Sanchez wanted to be a spy to wreak revenge on the slave traders who had drawn him into their dealings—and he wanted to make money doing it. But although he was never explicit about it, he seems to have had a broader ideological motive. A few years later, he wrote anonymously in the New York press, attacking slave traders and corrupt officials, and making clear his intention to “destroy the slave trade” as a whole.
Archibald was certainly impressed by Sanchez when he met him, and sensing the Cuban immigrant could be useful, he offered him a contract. From 1859 to 1862, Sanchez acted as a full-time informant for the British, working for £400 a year plus bonuses based on captures resulting from his information.
Sanchez worked hard. He ventured onto the docks, mingling with other merchants, sailors, caulkers; anyone who might have news. He struck up what he called “casual conversation” with these men, but he was hard at work, plumbing for information. What ships were leaving for Africa? When? Who owned them? Sometimes he backed off, worrying he would “expose” himself to suspicion, but he gleaned plenty of intelligence. He also thumbed through a dozen newspapers from New York and elsewhere, searching for information on ship departures and arrivals, vital clues on the whereabouts of slavers. He even recruited his brother back in Cuba to write to him about the island’s trade, which was always closely tied to New York’s.
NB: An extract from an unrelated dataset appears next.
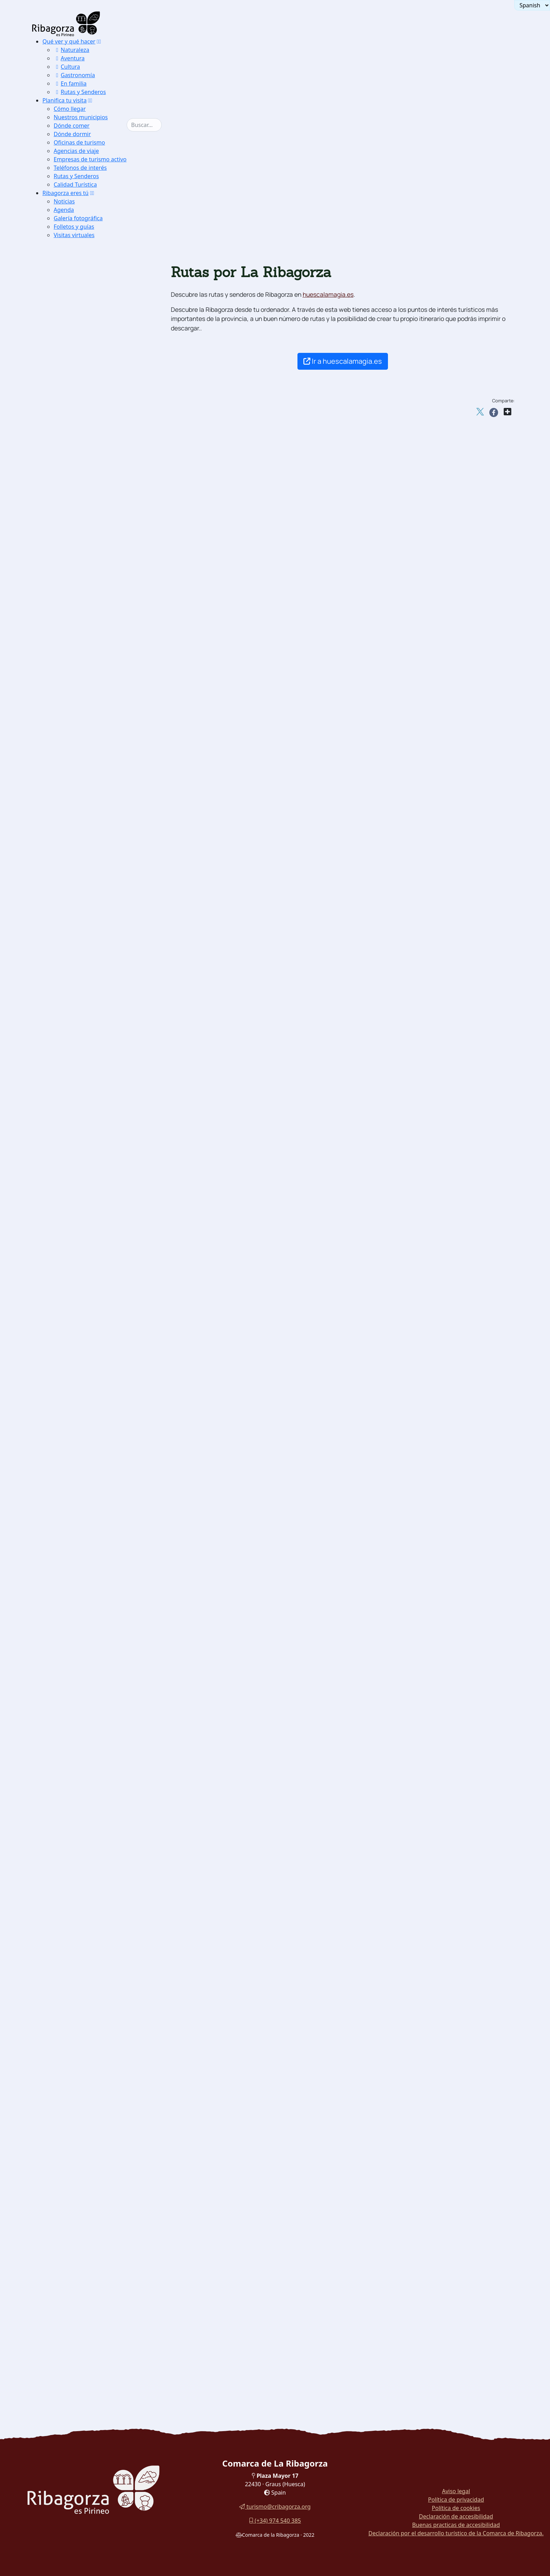 This screenshot has height=2576, width=550. Describe the element at coordinates (102, 1440) in the screenshot. I see `Ermita de Santa Quiteria [button]` at that location.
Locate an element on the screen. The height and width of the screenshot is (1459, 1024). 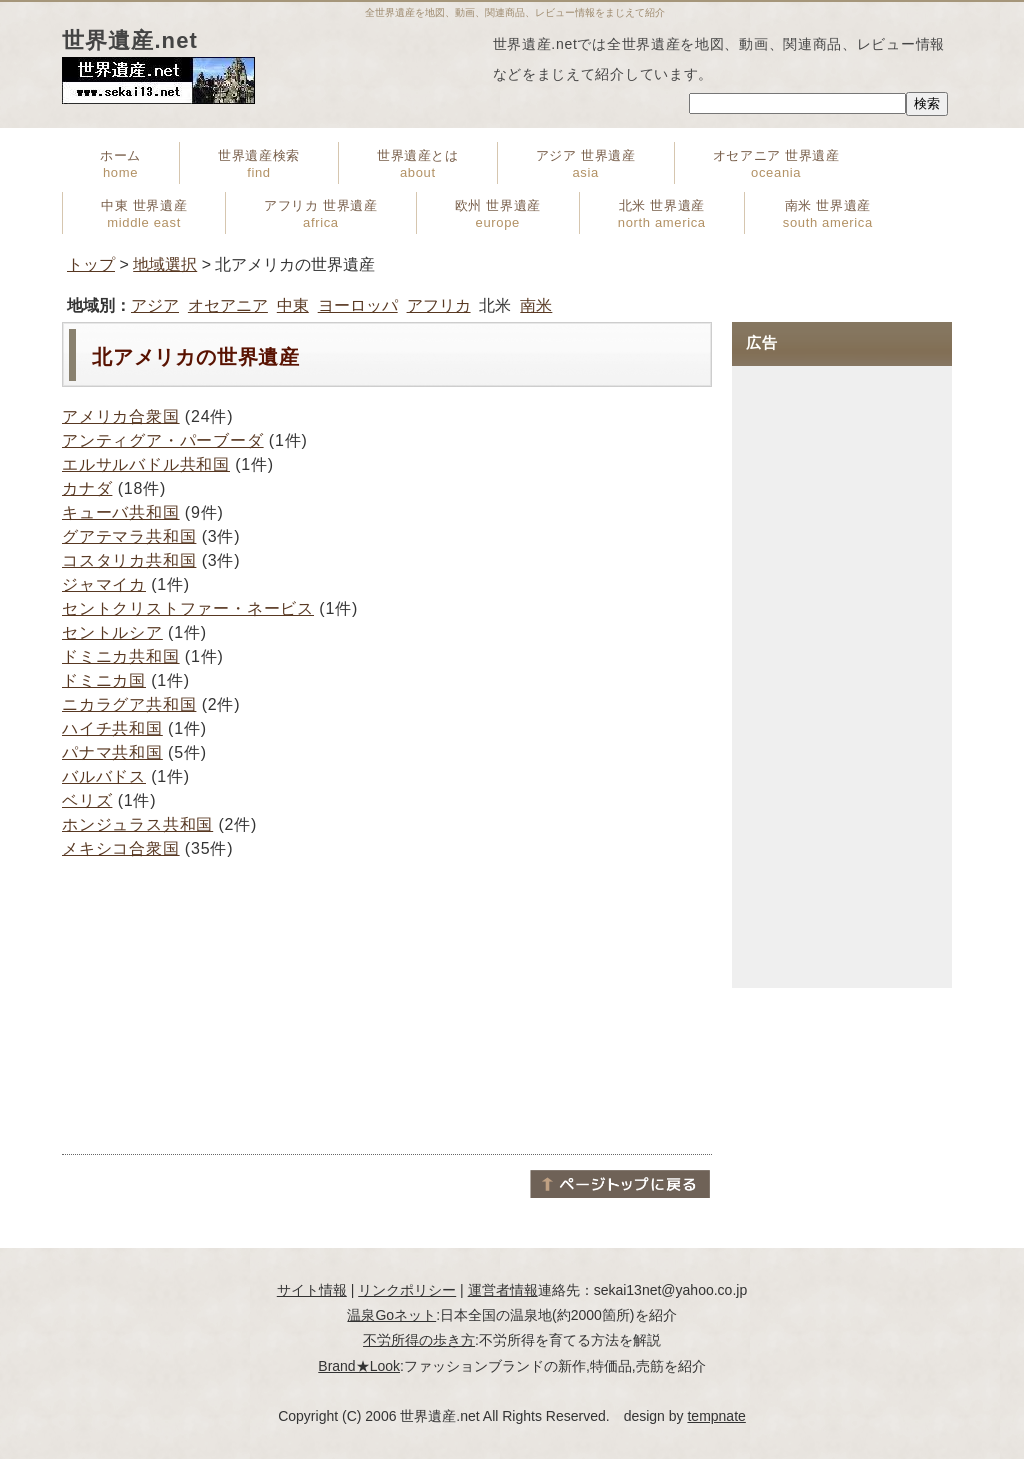 ジャマイカ is located at coordinates (104, 584).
The result was an incredible paper trail. Sanchez wrote detailed letters to Archibald, sometimes several times a week, with the latest news. Most of his letters concerned the names of slave ships and their owners, as well as their whereabouts. A typical letter from 1859 reported a slaver disguised as whaling ship—an occasional ruse of the Portuguese: “Laurens: owned by Lima Viana, a Portuguese in New York…fitted out [as] a whaler under the command of [captain] Curtis.” In the same letter, he also informed Archibald that the Asa Fish had recently left New York “loaded by a Portuguese and cleared … for Porto de Lenha [Africa]” where it would “take in a cargo of slaves.”
Sanchez scribbled at least 178 hundred missives in total. Fearing for his life – with good reason – he often wrote in cypher and never signed his name. Archibald was amazed by this correspondence. A few months into his work, the consul told in superiors in London that Sanchez had been in “almost daily communication” with him, supplying “detailed information of the movements of no fewer than fifty [slave trading] vessels.” Archibald was convinced that this information was derived on “extensive and authentic sources of intelligence.” He was right; in all, Sanchez reported on four in every five slaving voyages that crossed the Atlantic Ocean during his tenure as a spy. Aside from the slave traders themselves, no-one knew the traffic better.